### Instructions for the task:
For every line in the entries that contains "اینکه", show the whole line.

--- Raw data Enclosed Below ---

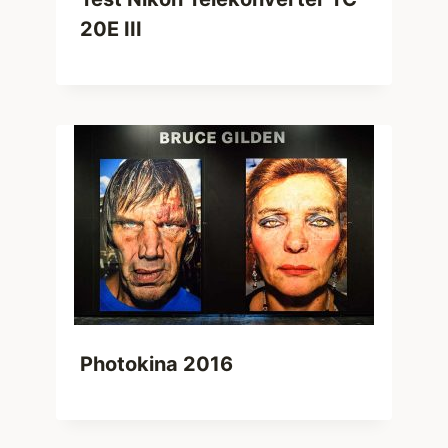
20E III
Photokina 2016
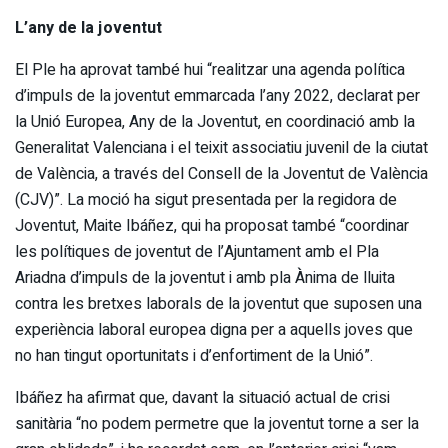
L’any de la joventut
El Ple ha aprovat també hui “realitzar una agenda política
d’impuls de la joventut emmarcada l’any 2022, declarat per
la Unió Europea, Any de la Joventut, en coordinació amb la
Generalitat Valenciana i el teixit associatiu juvenil de la ciutat
de València, a través del Consell de la Joventut de València
(CJV)”. La moció ha sigut presentada per la regidora de
Joventut, Maite Ibáñez, qui ha proposat també “coordinar
les polítiques de joventut de l’Ajuntament amb el Pla
Ariadna d’impuls de la joventut i amb pla Ànima de lluita
contra les bretxes laborals de la joventut que suposen una
experiència laboral europea digna per a aquells joves que
no han tingut oportunitats i d’enfortiment de la Unió”.
Ibáñez ha afirmat que, davant la situació actual de crisi
sanitària “no podem permetre que la joventut torne a ser la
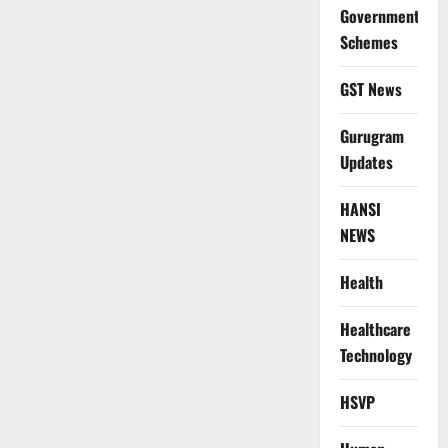
Government
Schemes
GST News
Gurugram
Updates
HANSI
NEWS
Health
Healthcare
Technology
HSVP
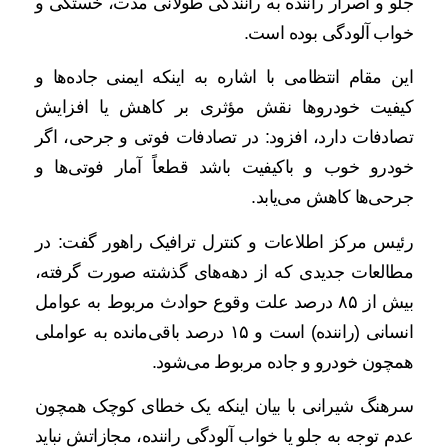
جلو و اصرار راننده به رانندگی طولانی مدت، خستگی و
خواب آلودگی بوده است.
این مقام انتظامی با اشاره به اینکه ایمنی جاده‌ها و
کیفیت خودروها نقش مؤثری بر کاهش یا افزایش
تصادفات دارد، افزود: در تصادفات فوتی و جرحی، اگر
خودرو خوب و باکیفیت باشد قطعاً آمار فوتی‌ها و
جرحی‌ها کاهش می‌یابد.
رئیس مرکز اطلاعات و کنترل ترافیک راهور گفت: در
مطالعات جدیدی که از دهه‌های گذشته صورت گرفته،
بیش از ۸۵ درصد علت وقوع حوادث مربوط به عوامل
انسانی (راننده) است و ۱۵ درصد باقی‌مانده به عواملی
همچون خودرو و جاده مربوط می‌شود.
سرهنگ شیرانی با بیان اینکه یک خطای کوچک همچون
عدم توجه به جلو یا خواب آلودگی راننده، مجازاتش نباید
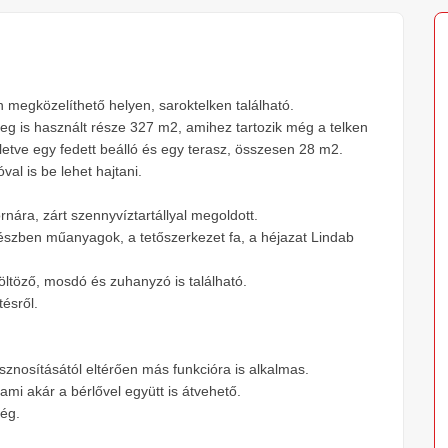
 megközelíthető helyen, saroktelken található.
leg is használt része 327 m2, amihez tartozik még a telken
lletve egy fedett beálló és egy terasz, összesen 28 m2.
al is be lehet hajtani.
nára, zárt szennyvíztartállyal megoldott.
 részben műanyagok, a tetőszerkezet fa, a héjazat Lindab
öltöző, mosdó és zuhanyzó is található.
ésről.
sznosításától eltérően más funkcióra is alkalmas.
 ami akár a bérlővel együtt is átvehető.
ség.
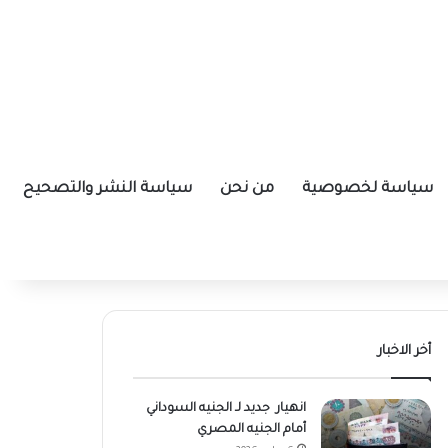
سياسة لخصوصية
من نحن
سياسة النشر والتصحيح
أخر الاخبار
انهيار جديد لـ الجنيه السوداني
أمام الجنيه المصري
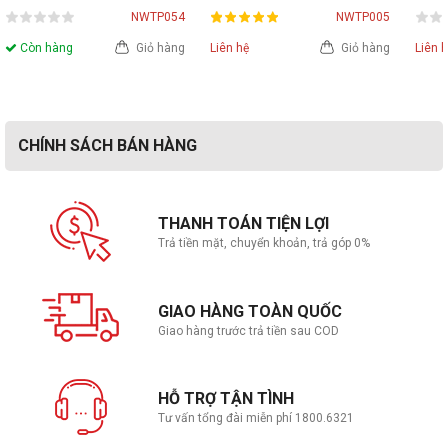
NWTP054
NWTP005
Còn hàng
Giỏ hàng
Liên hệ
Giỏ hàng
Liên 
CHÍNH SÁCH BÁN HÀNG
THANH TOÁN TIỆN LỢI
Trả tiền mặt, chuyển khoản, trả góp 0%
GIAO HÀNG TOÀN QUỐC
Giao hàng trước trả tiền sau COD
HỖ TRỢ TẬN TÌNH
Tư vấn tổng đài miễn phí 1800.6321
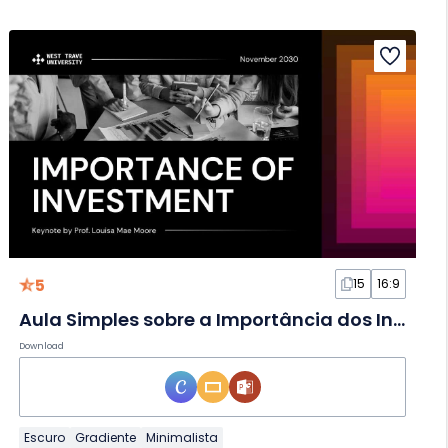
5
15
16:9
Aula Simples sobre a Importância dos Investimentos em Slides
Download
Escuro
Gradiente
Minimalista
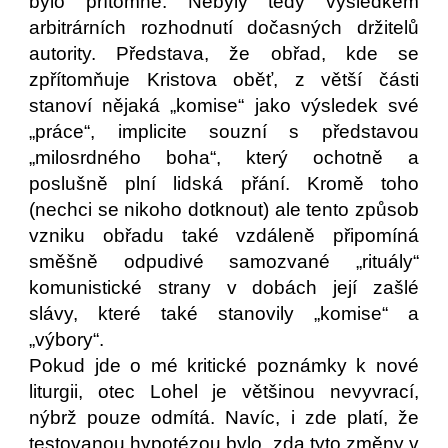
bylo přítomné. Nebyly tedy výsledkem
arbitrárních rozhodnutí dočasných držitelů
autority. Představa, že obřad, kde se
zpřítomňuje Kristova oběť, z větší části
stanoví nějaká „komise“ jako výsledek své
„práce“, implicite souzní s představou
„milosrdného boha“, který ochotně a
poslušně plní lidská přání. Kromě toho
(nechci se nikoho dotknout) ale tento způsob
vzniku obřadu také vzdáleně připomíná
směšně odpudivé samozvané „rituály“
komunistické strany v dobách její zašlé
slávy, které také stanovily „komise“ a
„výbory“.
Pokud jde o mé kritické poznámky k nové
liturgii, otec Lohel je většinou nevyvrací,
nýbrž pouze odmítá. Navíc, i zde platí, že
testovanou hypotézou bylo, zda tyto změny v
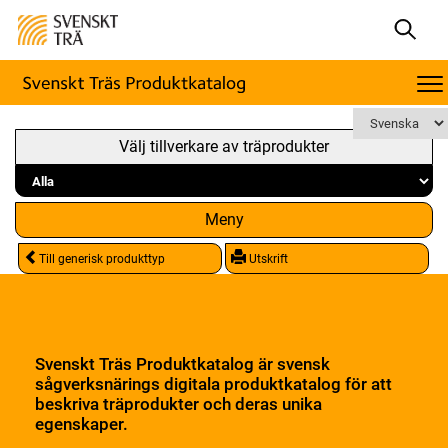
Välj tillverkare av träprodukter
Meny
Till generisk produkttyp
Utskrift
Svenskt Träs Produktkatalog är svensk
sågverksnärings digitala produktkatalog för att
beskriva träprodukter och deras unika
egenskaper.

--- End of Enclosed Raw data ---

### Task result:
این مقام انتظامی با اشاره به اینکه ایمنی جاده‌ها و
سرهنگ شیرانی با بیان اینکه یک خطای کوچک همچون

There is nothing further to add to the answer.